> [SUPPLIED DATA]
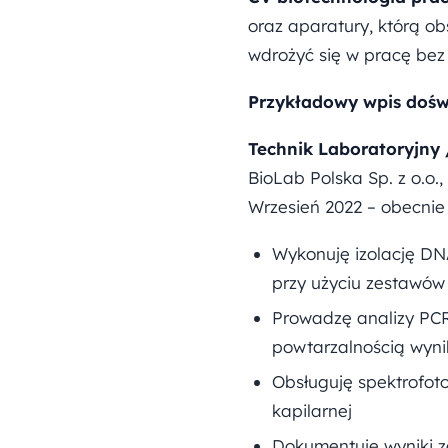
oraz aparatury, którą ob
wdrożyć się w pracę bez
Przykładowy wpis dośw
Technik Laboratoryjny /
BioLab Polska Sp. z o.o.
Wrzesień 2022 – obecnie
Wykonuję izolację DN
przy użyciu zestawów
Prowadzę analizy PCR
powtarzalnością wyn
Obsługuję spektrofot
kapilarnej
Dokumentuję wyniki z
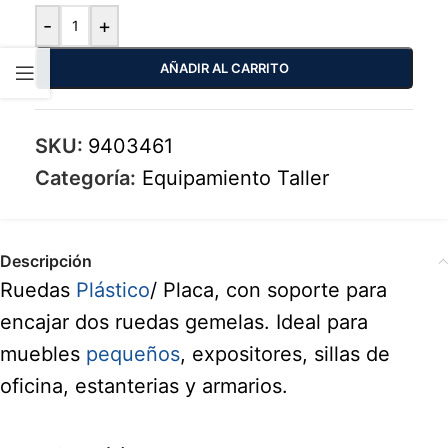
-
+
AÑADIR AL CARRITO
SKU:
9403461
Categoría:
Equipamiento Taller
Descripción
Ruedas
Plástico
/ Placa, con soporte para
encajar dos ruedas gemelas. Ideal para
muebles
pequeños
, expositores, sillas de
oficina, estanterias y armarios.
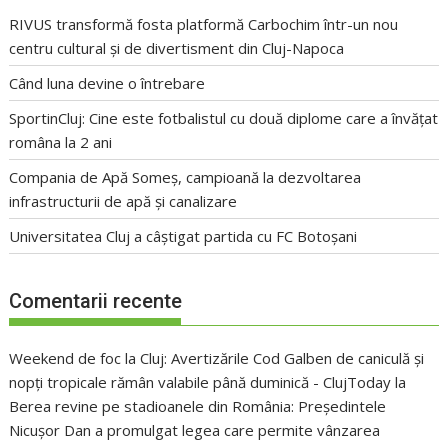
RIVUS transformă fosta platformă Carbochim într-un nou
centru cultural și de divertisment din Cluj-Napoca
Când luna devine o întrebare
SportinCluj: Cine este fotbalistul cu două diplome care a învățat
româna la 2 ani
Compania de Apă Someș, campioană la dezvoltarea
infrastructurii de apă și canalizare
Universitatea Cluj a câștigat partida cu FC Botoșani
Comentarii recente
Weekend de foc la Cluj: Avertizările Cod Galben de caniculă și
nopți tropicale rămân valabile până duminică - ClujToday
la
Berea revine pe stadioanele din România: Președintele
Nicușor Dan a promulgat legea care permite vânzarea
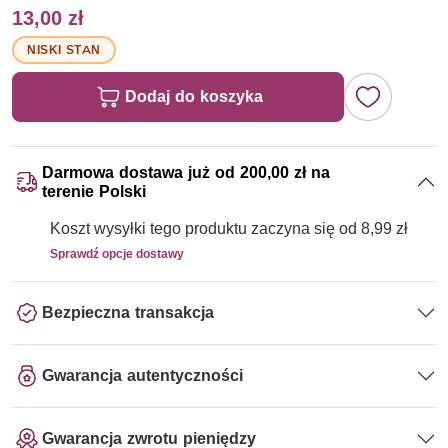
13,00 zł
NISKI STAN
Dodaj do koszyka
Darmowa dostawa już od 200,00 zł na
terenie Polski
Koszt wysyłki tego produktu zaczyna się od 8,99 zł
Sprawdź opcje dostawy
Bezpieczna transakcja
Gwarancja autentyczności
Gwarancja zwrotu pieniędzy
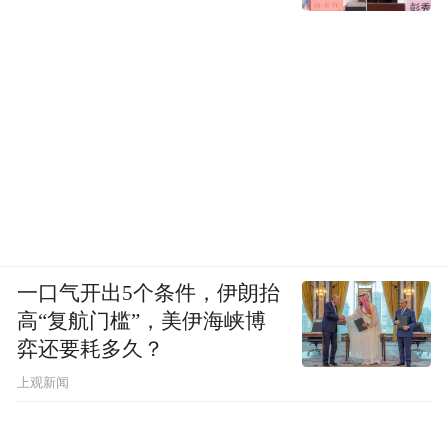
一口气开出5个条件，伊朗抬
高“复航门槛”，美伊海峡博
弈还要耗多久？
上观新闻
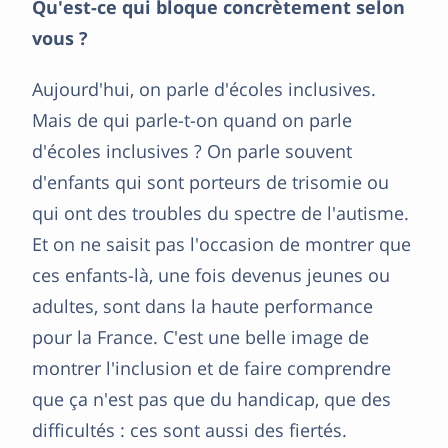
Qu'est-ce qui bloque concrètement selon
vous ?
Aujourd'hui, on parle d'écoles inclusives.
Mais de qui parle-t-on quand on parle
d'écoles inclusives ? On parle souvent
d'enfants qui sont porteurs de trisomie ou
qui ont des troubles du spectre de l'autisme.
Et on ne saisit pas l'occasion de montrer que
ces enfants-là, une fois devenus jeunes ou
adultes, sont dans la haute performance
pour la France. C'est une belle image de
montrer l'inclusion et de faire comprendre
que ça n'est pas que du handicap, que des
difficultés : ces sont aussi des fiertés.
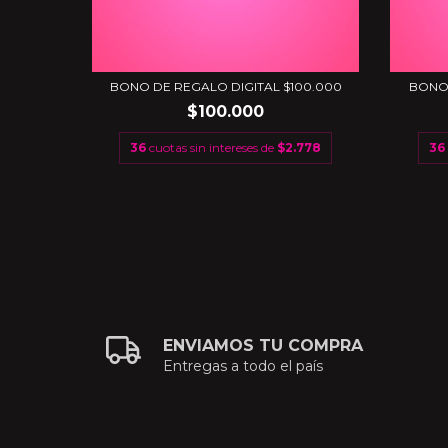
300.000
BONO DE REGALO DIGITAL $100.000
BONO 
$100.000
.333
36
cuotas sin intereses de
$2.778
36
ENVIAMOS TU COMPRA
Entregas a todo el país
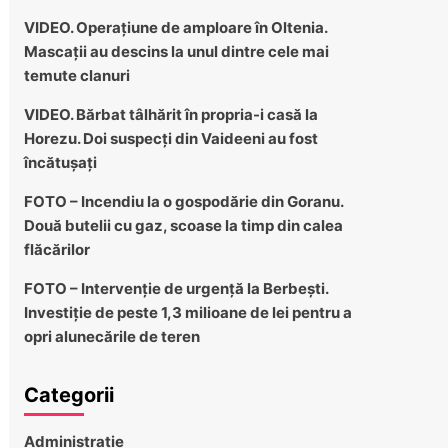
VIDEO. Operațiune de amploare în Oltenia.
Mascații au descins la unul dintre cele mai
temute clanuri
VIDEO. Bărbat tâlhărit în propria-i casă la
Horezu. Doi suspecți din Vaideeni au fost
încătușați
FOTO – Incendiu la o gospodărie din Goranu.
Două butelii cu gaz, scoase la timp din calea
flăcărilor
FOTO – Intervenție de urgență la Berbești.
Investiție de peste 1,3 milioane de lei pentru a
opri alunecările de teren
Categorii
Administratie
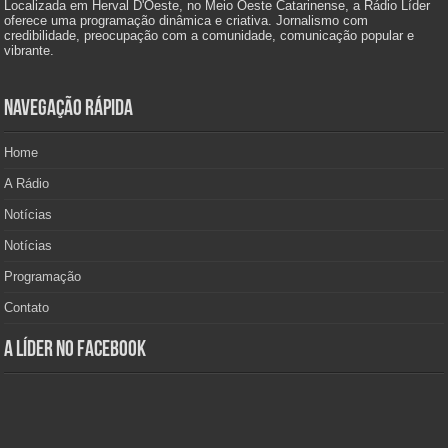
Localizada em Herval D'Oeste, no Meio Oeste Catarinense, a Rádio Líder
oferece uma programação dinâmica e criativa. Jornalismo com
credibilidade, preocupação com a comunidade, comunicação popular e
vibrante.
Navegação Rápida
Home
A Rádio
Notícias
Notícias
Programação
Contato
A Líder no Facebook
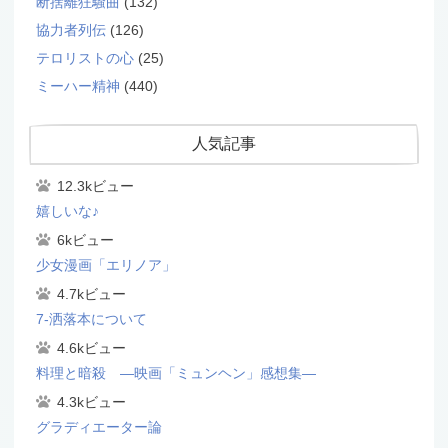
断捨離狂騒曲
(132)
協力者列伝
(126)
テロリストの心
(25)
ミーハー精神
(440)
人気記事
12.3kビュー
嬉しいな♪
6kビュー
少女漫画「エリノア」
4.7kビュー
7-洒落本について
4.6kビュー
料理と暗殺 ―映画「ミュンヘン」感想集―
4.3kビュー
グラディエーター論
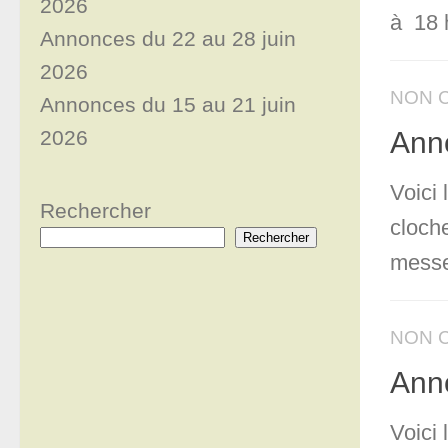
2026
à 18 
Annonces du 22 au 28 juin
2026
NON 
Annonces du 15 au 21 juin
2026
Ann
Voici
Rechercher
cloch
Rechercher
messe
NON 
Ann
Voici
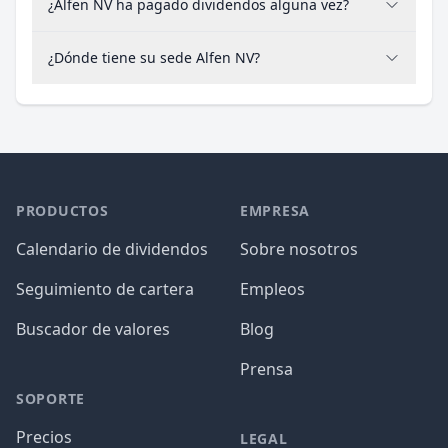
¿Alfen NV ha pagado dividendos alguna vez?
¿Dónde tiene su sede Alfen NV?
PRODUCTOS
EMPRESA
Calendario de dividendos
Sobre nosotros
Seguimiento de cartera
Empleos
Buscador de valores
Blog
Prensa
SOPORTE
Precios
LEGAL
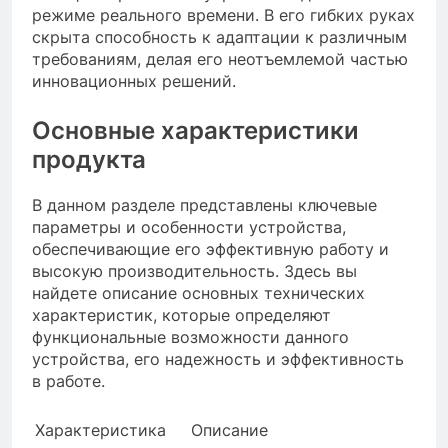
режиме реального времени. В его гибких руках
скрыта способность к адаптации к различным
требованиям, делая его неотъемлемой частью
инновационных решений.
Основные характеристики
продукта
В данном разделе представлены ключевые
параметры и особенности устройства,
обеспечивающие его эффективную работу и
высокую производительность. Здесь вы
найдете описание основных технических
характеристик, которые определяют
функциональные возможности данного
устройства, его надежность и эффективность
в работе.
Характеристика
Описание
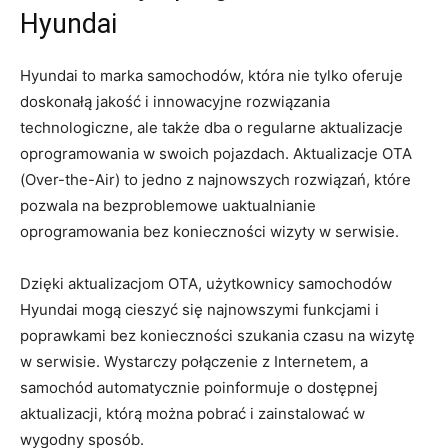
Hyundai
Hyundai to marka samochodów, która⁤ nie tylko oferuje
doskonałą⁣ jakość⁣ i innowacyjne rozwiązania
technologiczne, ale także dba‌ o regularne aktualizacje
oprogramowania ‍w swoich pojazdach. Aktualizacje OTA
(Over-the-Air) to ​jedno z najnowszych rozwiązań, które
‌pozwala na bezproblemowe uaktualnianie
oprogramowania bez konieczności wizyty w serwisie.
Dzięki aktualizacjom OTA,‍ użytkownicy samochodów
Hyundai mogą cieszyć się najnowszymi funkcjami​ i
poprawkami bez konieczności szukania czasu na ‍wizytę⁢
w serwisie. Wystarczy połączenie⁣ z ⁣Internetem, a
samochód automatycznie poinformuje o dostępnej‍
aktualizacji, którą ⁣można pobrać i zainstalować w
wygodny sposób.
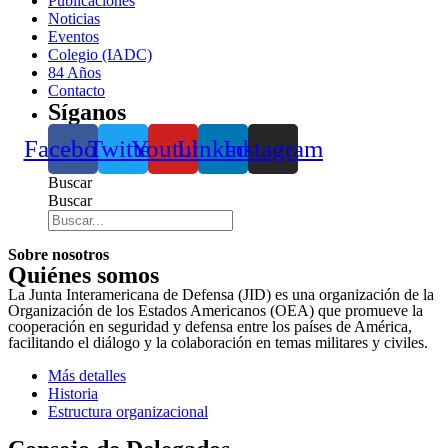
Publicaciones
Noticias
Eventos
Colegio (IADC)
84 Años
Contacto
Síganos
Facebook
Twitter
Youtube
Linkedin
Instagram
Buscar
Buscar
Sobre nosotros
Quiénes somos
La Junta Interamericana de Defensa (JID) es una organización de la
Organización de los Estados Americanos (OEA) que promueve la
cooperación en seguridad y defensa entre los países de América,
facilitando el diálogo y la colaboración en temas militares y civiles.
Más detalles
Historia
Estructura organizacional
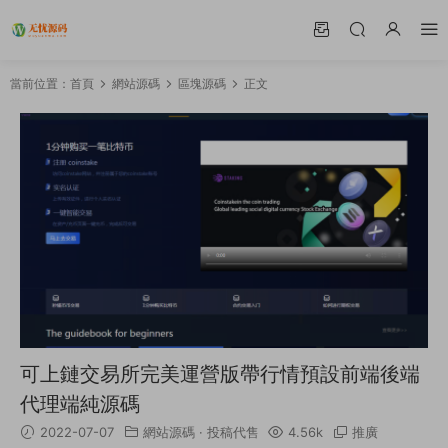
當前位置：
首頁
網站源碼
區塊源碼
正文
可上鏈交易所完美運營版帶行情預設前端後端
代理端純源碼
2022-07-07
網站源碼
·
投稿代售
4.56k
推廣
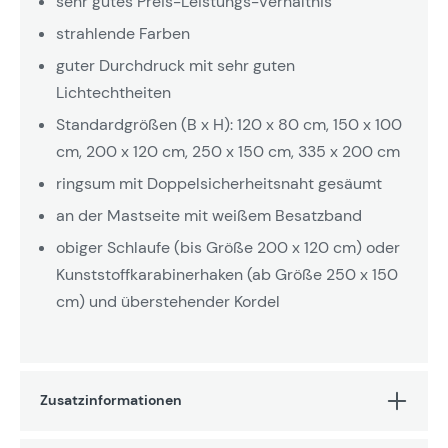
sehr gutes Preis-Leistungs-Verhältnis
strahlende Farben
guter Durchdruck mit sehr guten
Lichtechtheiten
Standardgrößen (B x H): 120 x 80 cm, 150 x 100
cm, 200 x 120 cm, 250 x 150 cm, 335 x 200 cm
ringsum mit Doppelsicherheitsnaht gesäumt
an der Mastseite mit weißem Besatzband
obiger Schlaufe (bis Größe 200 x 120 cm) oder
Kunststoffkarabinerhaken (ab Größe 250 x 150
cm) und überstehender Kordel
Zusatzinformationen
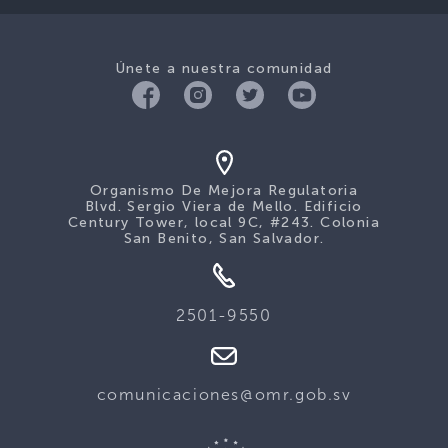
Únete a nuestra comunidad
Organismo De Mejora Regulatoria
Blvd. Sergio Viera de Mello. Edificio
Century Tower, local 9C, #243. Colonia
San Benito, San Salvador.
2501-9550
comunicaciones@omr.gob.sv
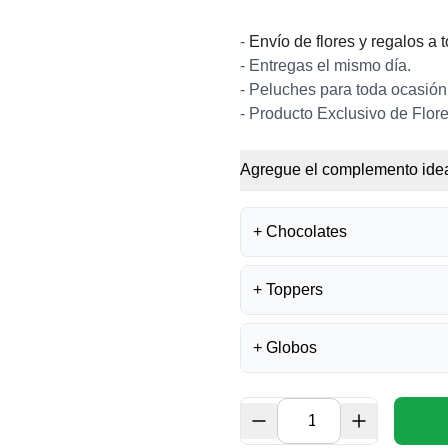
-
Envío de flores y regalos a 
- Entregas el mismo día.
- Peluches para toda ocasión
- Producto Exclusivo de Flore
Agregue el complemento idea
+
Chocolates
+
Toppers
BOMBONES FE
S/
35.50
+
Globos
TOPPER FELIZ 
S/
15.00
BOMBONES LA I
S/
40.00
GLOBO FELIZ 
S/
14.00
TOPPER ACRÍLIC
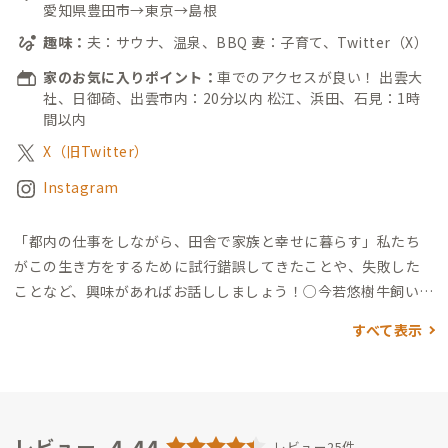
愛知県豊田市→東京→島根
趣味：
夫：サウナ、温泉、BBQ 妻：子育て、Twitter（X）
家のお気に入りポイント：
車でのアクセスが良い！ 出雲大
社、日御碕、出雲市内：20分以内 松江、浜田、石見：1時
間以内
X（旧Twitter）
Instagram
「都内の仕事をしながら、田舎で家族と幸せに暮らす」
私たち
がこの生き方をするために試行錯誤してきたことや、失敗した
ことなど、興味があればお話ししましょう！
○今若悠樹
牛飼いの
息子として出雲で生まれ育ち、名古屋2年、海外1年、東京3年を
すべて表示
経て、子育てを機に出雲にUターンしました。
出雲観光大使で
す。王道の観光スポットから知られざる場所まで語らせてくださ
い 笑
趣味はサウナ、温泉、BBQ。
都内ITベンチャーでBizDevと
してフルリモート（月1上京）で働いています。
○今若真衣
愛知
県のトヨタ帝国で生まれ育ち、旦那との出会いを機に東京3年を
4.44
レビュー
レビュー25件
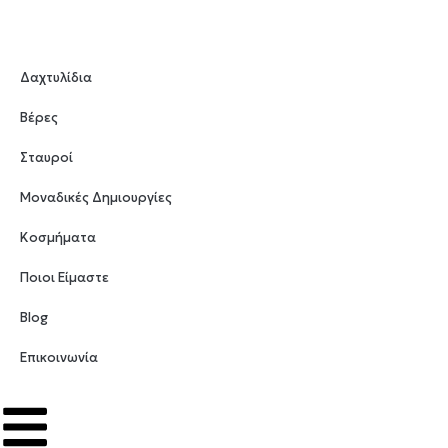
Δαχτυλίδια
Βέρες
Σταυροί
Μοναδικές Δημιουργίες
Κοσμήματα
Ποιοι Είμαστε
Blog
Επικοινωνία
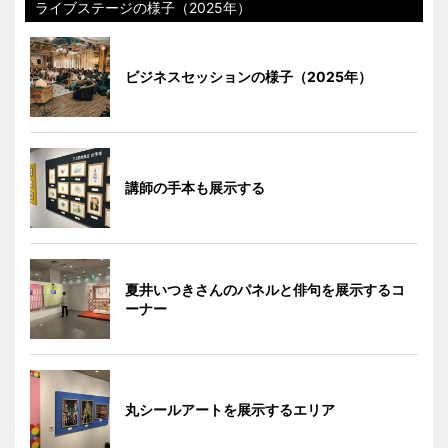
ライブステージの様子（2025年）
ビジネスセッションの様子（2025年）
講師の手本も展示する
夏井いつきさんのパネルと俳句を展示するコ
ーナー
丸シールアートを展示するエリア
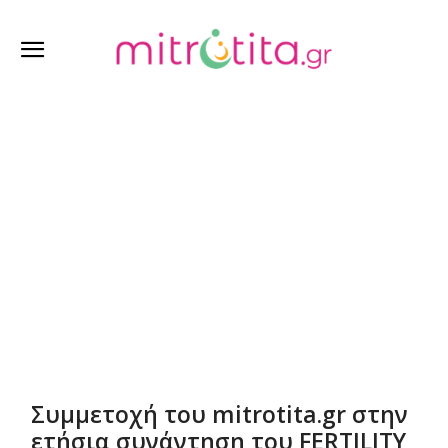
Θέλω να μείνω έγκυος
Συμμετοχή του mitrotita.gr στην
ετήσια συνάντηση του FERTILITY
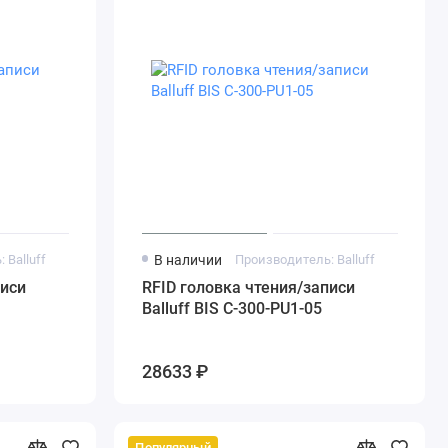
 Balluff
В наличии
Производитель: Balluff
писи
RFID головка чтения/записи
Balluff BIS C-300-PU1-05
28633 ₽
Популярный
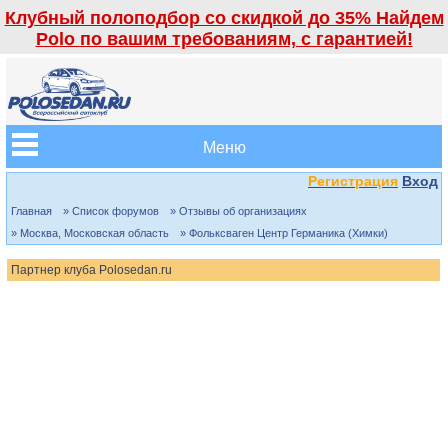
Клубный полоподбор со скидкой до 35% Найдем
Polo по вашим требованиям, с гарантией!
Меню
Регистрация
Вход
Главная
» Список форумов
» Отзывы об организациях
» Москва, Московская область
» Фольксваген Центр Германика (Химки)
Партнер клуба Polosedan.ru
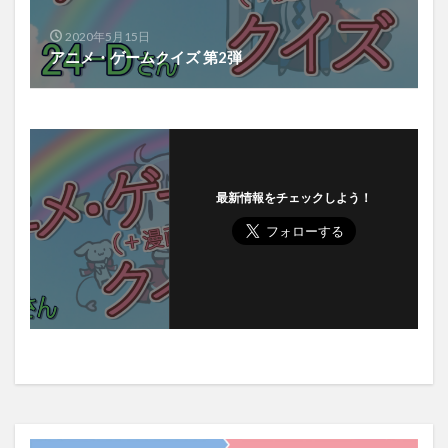
2020年5月15日
アニメ・ゲームクイズ 第2弾
最新情報をチェックしよう！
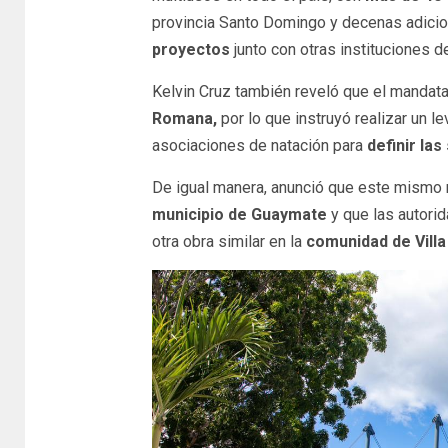
provincia Santo Domingo y decenas adicio
proyectos
junto con otras instituciones d
Kelvin Cruz también reveló que el mandata
Romana,
por lo que instruyó realizar un l
asociaciones de natación para
definir la
De igual manera, anunció que este mismo m
municipio de Guaymate
y que las autorid
otra obra similar en la
comunidad de Villa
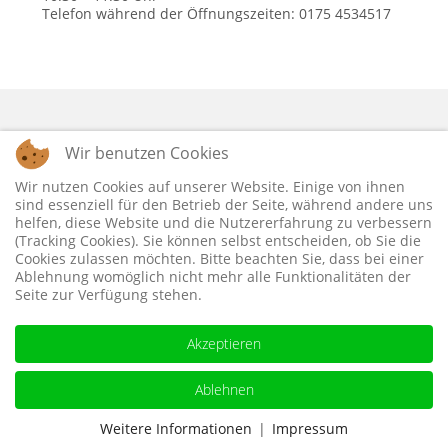
Telefon während der Öffnungszeiten: 0175 4534517
Wir benutzen Cookies
Wir nutzen Cookies auf unserer Website. Einige von ihnen
sind essenziell für den Betrieb der Seite, während andere uns
helfen, diese Website und die Nutzererfahrung zu verbessern
Datenschutzerklärung
Impressum
(Tracking Cookies). Sie können selbst entscheiden, ob Sie die
Cookies zulassen möchten. Bitte beachten Sie, dass bei einer
Ablehnung womöglich nicht mehr alle Funktionalitäten der
Seite zur Verfügung stehen.
© Evang. - Luth. Kirchgemeinde Walsdorf - Trabelsdorf 2026,
Akzeptieren
Ablehnen
Weitere Informationen
|
Impressum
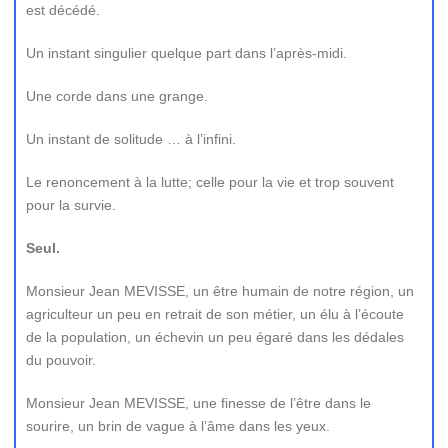
est décédé.
Un instant singulier quelque part dans l’après-midi.
Une corde dans une grange.
Un instant de solitude … à l’infini.
Le renoncement à la lutte; celle pour la vie et trop souvent
pour la survie.
Seul.
Monsieur Jean MEVISSE, un être humain de notre région, un
agriculteur un peu en retrait de son métier, un élu à l’écoute
de la population, un échevin un peu égaré dans les dédales
du pouvoir.
Monsieur Jean MEVISSE, une finesse de l’être dans le
sourire, un brin de vague à l’âme dans les yeux.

> [EXERCISE GOAL] Print the data above from its first line through the line that has "centru cultural și", exactly and with nothing else, omitting pictures.

> [WRITTEN RESPONSE]
oraz aparatury, którą ob
wdrożyć się w pracę bez
Przykładowy wpis dośw
Technik Laboratoryjny /
BioLab Polska Sp. z o.o.
Wrzesień 2022 – obecnie
Wykonuję izolację DN
przy użyciu zestawów
Prowadzę analizy PCR
powtarzalnością wyn
Obsługuję spektrofot
kapilarnej
Dokumentuję wyniki z
-
+
AÑADIR AL CARRITO
SKU:
9403461
Categoría:
Equipamiento Taller
Descripción
Ruedas
Plástico
/ Placa, con soporte para
encajar dos ruedas gemelas. Ideal para
muebles
pequeños
, expositores, sillas de
oficina, estanterias y armarios.
RIVUS transformă fosta platformă Carbochim într-un nou
centru cultural și de divertisment din Cluj-Napoca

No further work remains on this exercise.